» Your instructions
Print exactly the lines from the one containing "List all visible" through the last line of the entries below; the pictures stay out of the copy.

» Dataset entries

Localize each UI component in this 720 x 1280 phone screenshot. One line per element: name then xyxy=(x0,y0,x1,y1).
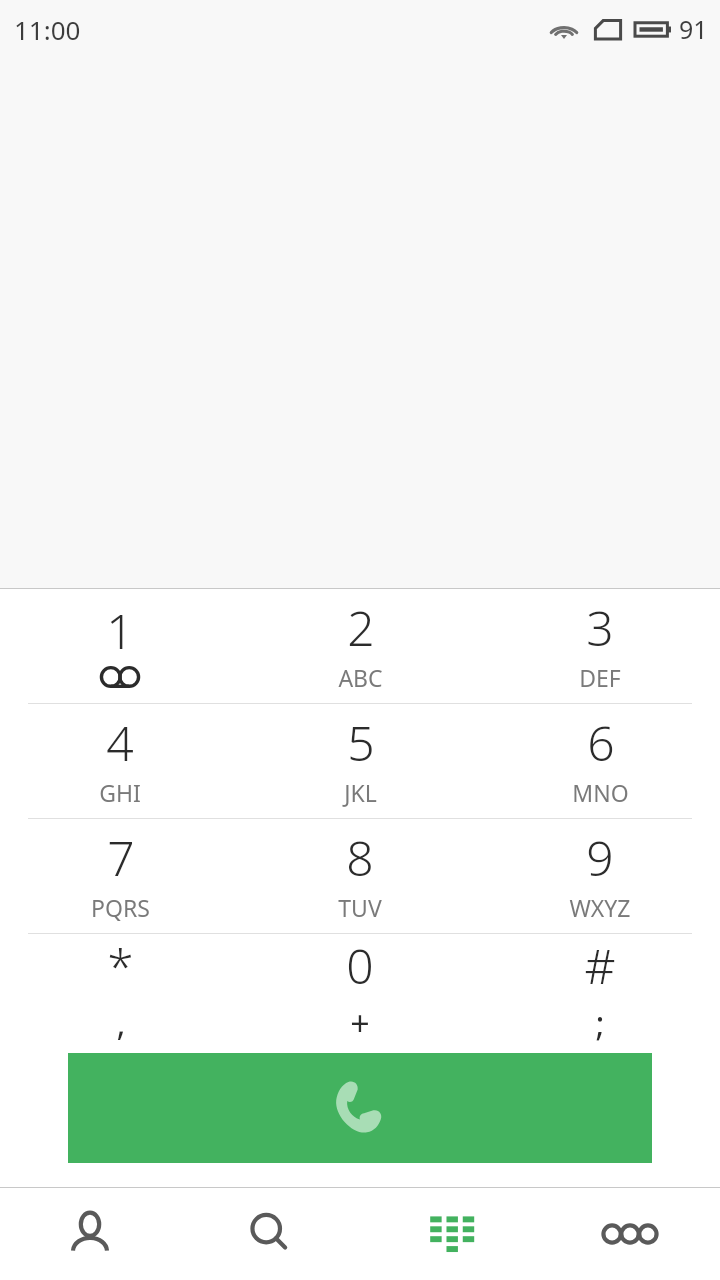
button[interactable]: Call xyxy=(68,1053,652,1163)
button[interactable]: More options xyxy=(540,1188,720,1280)
staticText: ABC xyxy=(338,662,383,693)
staticText: 91 xyxy=(679,12,708,46)
staticText: 2 xyxy=(347,595,375,660)
staticText: 11:00 xyxy=(14,12,81,47)
button[interactable]: 8 xyxy=(240,819,480,933)
staticText: 5 xyxy=(347,710,375,775)
button[interactable]: Dialpad xyxy=(360,1188,540,1280)
button[interactable]: 5 xyxy=(240,704,480,818)
button[interactable]: Contacts xyxy=(0,1188,180,1280)
staticText: # xyxy=(584,933,616,998)
button[interactable]: 7 xyxy=(0,819,240,933)
staticText: ; xyxy=(595,1000,605,1046)
staticText: 4 xyxy=(106,710,134,775)
button[interactable]: 3 xyxy=(480,589,720,703)
staticText: 6 xyxy=(587,710,615,775)
staticText: TUV xyxy=(338,892,382,923)
staticText: 8 xyxy=(346,825,374,890)
staticText: + xyxy=(350,1000,370,1046)
staticText: * xyxy=(107,933,134,998)
button[interactable]: 4 xyxy=(0,704,240,818)
staticText: GHI xyxy=(99,777,141,808)
staticText: PQRS xyxy=(91,892,150,923)
button[interactable]: 0 xyxy=(240,934,480,1048)
button[interactable]: 6 xyxy=(480,704,720,818)
staticText: 0 xyxy=(346,933,374,998)
staticText: DEF xyxy=(579,662,621,693)
staticText: JKL xyxy=(344,777,377,808)
staticText: MNO xyxy=(572,777,629,808)
staticText: , xyxy=(116,1000,126,1046)
staticText: 7 xyxy=(107,825,135,890)
staticText: 3 xyxy=(586,595,614,660)
button[interactable]: 9 xyxy=(480,819,720,933)
button[interactable]: * xyxy=(0,934,240,1048)
button[interactable]: # xyxy=(480,934,720,1048)
button[interactable]: 2 xyxy=(240,589,480,703)
staticText: 9 xyxy=(586,825,614,890)
button[interactable]: 1 xyxy=(0,589,240,703)
button[interactable]: Search xyxy=(180,1188,360,1280)
staticText: 1 xyxy=(106,598,134,663)
staticText: WXYZ xyxy=(569,892,631,923)
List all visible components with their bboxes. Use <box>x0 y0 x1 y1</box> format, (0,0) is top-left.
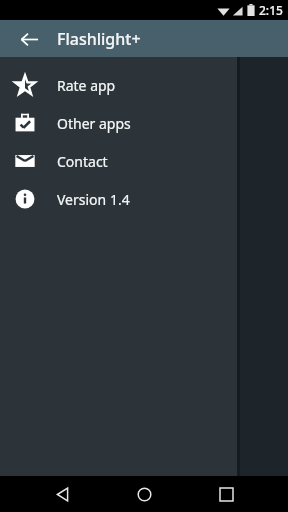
button[interactable]: Recent apps <box>206 476 246 512</box>
button[interactable]: Other apps <box>0 104 237 142</box>
button[interactable]: Back <box>42 476 82 512</box>
staticText: 2:15 <box>259 2 283 18</box>
button[interactable]: Back <box>13 23 45 55</box>
staticText: Version 1.4 <box>57 190 130 209</box>
button[interactable]: Rate app <box>0 66 237 104</box>
button[interactable]: Home <box>124 476 164 512</box>
button[interactable]: Version 1.4 <box>0 180 237 218</box>
staticText: Flashlight+ <box>57 28 141 50</box>
staticText: Other apps <box>57 114 131 133</box>
staticText: Contact <box>57 152 108 171</box>
button[interactable]: Contact <box>0 142 237 180</box>
staticText: Rate app <box>57 76 116 95</box>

» Written answer
List all visible components with their bboxes. Use <box>x0 y0 x1 y1</box> format, (0,0) is top-left.
button[interactable]: Recent apps <box>206 476 246 512</box>
button[interactable]: Other apps <box>0 104 237 142</box>
button[interactable]: Back <box>42 476 82 512</box>
staticText: 2:15 <box>259 2 283 18</box>
button[interactable]: Back <box>13 23 45 55</box>
staticText: Version 1.4 <box>57 190 130 209</box>
button[interactable]: Rate app <box>0 66 237 104</box>
button[interactable]: Home <box>124 476 164 512</box>
button[interactable]: Version 1.4 <box>0 180 237 218</box>
staticText: Flashlight+ <box>57 28 141 50</box>
staticText: Other apps <box>57 114 131 133</box>
staticText: Contact <box>57 152 108 171</box>
button[interactable]: Contact <box>0 142 237 180</box>
staticText: Rate app <box>57 76 116 95</box>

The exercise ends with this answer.